[YOUR ASSIGNMENT]: Return a copy of every line in the data below that contains "incluido".

(Collected data)
*****
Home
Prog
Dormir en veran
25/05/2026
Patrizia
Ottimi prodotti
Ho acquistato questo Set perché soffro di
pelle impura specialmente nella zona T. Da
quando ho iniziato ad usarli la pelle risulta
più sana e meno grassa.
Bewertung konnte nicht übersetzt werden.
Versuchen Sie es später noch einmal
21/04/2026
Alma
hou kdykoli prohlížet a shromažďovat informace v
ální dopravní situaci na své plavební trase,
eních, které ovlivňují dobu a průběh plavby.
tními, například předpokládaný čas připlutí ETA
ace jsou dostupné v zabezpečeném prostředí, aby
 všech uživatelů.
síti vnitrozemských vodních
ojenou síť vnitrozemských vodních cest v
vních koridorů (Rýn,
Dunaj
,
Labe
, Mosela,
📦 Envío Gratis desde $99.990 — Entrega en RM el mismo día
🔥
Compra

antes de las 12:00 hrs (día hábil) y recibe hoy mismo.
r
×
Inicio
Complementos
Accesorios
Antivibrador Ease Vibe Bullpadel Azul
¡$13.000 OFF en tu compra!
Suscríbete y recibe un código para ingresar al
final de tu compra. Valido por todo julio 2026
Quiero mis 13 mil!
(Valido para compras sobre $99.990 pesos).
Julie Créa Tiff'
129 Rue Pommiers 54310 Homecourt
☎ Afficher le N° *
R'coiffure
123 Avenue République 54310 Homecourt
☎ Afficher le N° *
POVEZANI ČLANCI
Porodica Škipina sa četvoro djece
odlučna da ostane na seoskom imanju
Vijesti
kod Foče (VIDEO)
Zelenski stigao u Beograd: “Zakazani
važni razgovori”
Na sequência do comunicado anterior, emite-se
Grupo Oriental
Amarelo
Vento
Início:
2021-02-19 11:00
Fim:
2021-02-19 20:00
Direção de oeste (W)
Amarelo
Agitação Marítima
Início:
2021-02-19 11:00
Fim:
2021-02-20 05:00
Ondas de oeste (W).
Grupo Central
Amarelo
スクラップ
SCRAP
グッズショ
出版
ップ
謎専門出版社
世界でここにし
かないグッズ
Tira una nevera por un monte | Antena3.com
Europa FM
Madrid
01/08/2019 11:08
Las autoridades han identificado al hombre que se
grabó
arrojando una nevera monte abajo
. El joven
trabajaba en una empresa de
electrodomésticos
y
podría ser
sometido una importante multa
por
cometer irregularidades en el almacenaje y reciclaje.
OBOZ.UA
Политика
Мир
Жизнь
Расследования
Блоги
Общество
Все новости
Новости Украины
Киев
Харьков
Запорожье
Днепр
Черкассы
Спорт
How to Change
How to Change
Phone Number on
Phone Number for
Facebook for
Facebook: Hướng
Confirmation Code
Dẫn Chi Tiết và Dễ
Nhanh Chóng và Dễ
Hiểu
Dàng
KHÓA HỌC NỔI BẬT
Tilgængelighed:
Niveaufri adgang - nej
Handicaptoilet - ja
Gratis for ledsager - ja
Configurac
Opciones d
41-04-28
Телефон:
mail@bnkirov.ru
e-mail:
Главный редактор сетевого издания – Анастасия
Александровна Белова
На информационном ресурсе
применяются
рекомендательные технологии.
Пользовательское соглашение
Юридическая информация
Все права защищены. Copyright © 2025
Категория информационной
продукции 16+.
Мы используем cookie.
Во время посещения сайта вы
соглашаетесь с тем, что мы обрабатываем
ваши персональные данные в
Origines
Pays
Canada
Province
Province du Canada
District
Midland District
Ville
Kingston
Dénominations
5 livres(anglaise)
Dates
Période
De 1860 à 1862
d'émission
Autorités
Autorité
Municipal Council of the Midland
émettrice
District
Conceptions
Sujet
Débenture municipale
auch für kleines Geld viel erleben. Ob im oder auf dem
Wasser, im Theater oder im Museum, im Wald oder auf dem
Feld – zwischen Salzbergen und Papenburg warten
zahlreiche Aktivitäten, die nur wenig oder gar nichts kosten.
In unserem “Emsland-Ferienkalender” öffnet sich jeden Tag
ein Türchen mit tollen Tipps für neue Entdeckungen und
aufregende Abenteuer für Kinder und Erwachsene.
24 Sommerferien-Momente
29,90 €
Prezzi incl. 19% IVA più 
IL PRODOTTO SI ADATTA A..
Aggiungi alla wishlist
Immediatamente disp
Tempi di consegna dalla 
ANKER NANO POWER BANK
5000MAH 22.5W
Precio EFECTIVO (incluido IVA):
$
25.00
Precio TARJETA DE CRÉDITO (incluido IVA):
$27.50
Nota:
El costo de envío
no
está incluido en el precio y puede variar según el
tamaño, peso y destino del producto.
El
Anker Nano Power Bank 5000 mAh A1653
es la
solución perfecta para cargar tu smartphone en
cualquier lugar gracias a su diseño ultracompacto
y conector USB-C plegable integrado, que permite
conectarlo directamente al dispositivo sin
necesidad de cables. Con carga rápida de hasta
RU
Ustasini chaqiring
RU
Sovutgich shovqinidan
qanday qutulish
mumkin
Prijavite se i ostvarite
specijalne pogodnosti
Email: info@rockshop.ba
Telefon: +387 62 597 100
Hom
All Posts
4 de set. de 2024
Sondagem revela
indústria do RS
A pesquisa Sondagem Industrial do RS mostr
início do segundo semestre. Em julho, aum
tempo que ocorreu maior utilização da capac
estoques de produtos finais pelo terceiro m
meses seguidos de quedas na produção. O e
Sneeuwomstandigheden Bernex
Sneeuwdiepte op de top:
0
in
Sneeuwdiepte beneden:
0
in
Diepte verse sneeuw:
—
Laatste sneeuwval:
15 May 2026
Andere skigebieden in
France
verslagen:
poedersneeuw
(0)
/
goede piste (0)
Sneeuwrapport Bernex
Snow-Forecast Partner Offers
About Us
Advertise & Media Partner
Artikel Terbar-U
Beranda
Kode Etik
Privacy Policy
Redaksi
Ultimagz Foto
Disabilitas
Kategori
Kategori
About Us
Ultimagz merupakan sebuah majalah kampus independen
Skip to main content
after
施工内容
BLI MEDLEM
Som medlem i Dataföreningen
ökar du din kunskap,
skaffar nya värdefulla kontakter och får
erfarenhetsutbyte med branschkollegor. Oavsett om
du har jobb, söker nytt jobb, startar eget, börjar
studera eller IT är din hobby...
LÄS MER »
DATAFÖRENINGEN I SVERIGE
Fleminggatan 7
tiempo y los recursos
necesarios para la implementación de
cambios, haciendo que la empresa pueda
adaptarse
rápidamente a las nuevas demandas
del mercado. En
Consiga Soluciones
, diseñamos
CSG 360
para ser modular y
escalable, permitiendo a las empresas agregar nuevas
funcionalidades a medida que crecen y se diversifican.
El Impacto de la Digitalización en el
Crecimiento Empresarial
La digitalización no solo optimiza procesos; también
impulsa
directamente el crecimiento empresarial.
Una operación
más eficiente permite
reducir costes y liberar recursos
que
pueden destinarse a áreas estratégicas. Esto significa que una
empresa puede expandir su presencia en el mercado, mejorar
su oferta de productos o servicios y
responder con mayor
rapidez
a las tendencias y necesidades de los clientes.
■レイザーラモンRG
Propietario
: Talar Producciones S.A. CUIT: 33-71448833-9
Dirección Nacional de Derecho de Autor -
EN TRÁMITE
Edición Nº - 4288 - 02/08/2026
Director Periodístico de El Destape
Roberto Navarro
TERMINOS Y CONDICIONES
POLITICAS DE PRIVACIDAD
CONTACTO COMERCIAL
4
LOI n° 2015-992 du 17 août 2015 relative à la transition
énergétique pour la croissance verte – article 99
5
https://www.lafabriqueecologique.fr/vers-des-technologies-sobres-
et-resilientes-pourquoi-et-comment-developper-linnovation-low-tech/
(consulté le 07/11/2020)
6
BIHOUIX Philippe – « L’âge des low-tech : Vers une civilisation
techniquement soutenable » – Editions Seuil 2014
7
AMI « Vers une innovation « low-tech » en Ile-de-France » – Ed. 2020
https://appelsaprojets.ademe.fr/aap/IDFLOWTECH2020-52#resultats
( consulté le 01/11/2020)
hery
*****
[OUTPUT FOR THIS EXERCISE]:
Precio EFECTIVO (incluido IVA):
Precio TARJETA DE CRÉDITO (incluido IVA):
está incluido en el precio y puede variar según el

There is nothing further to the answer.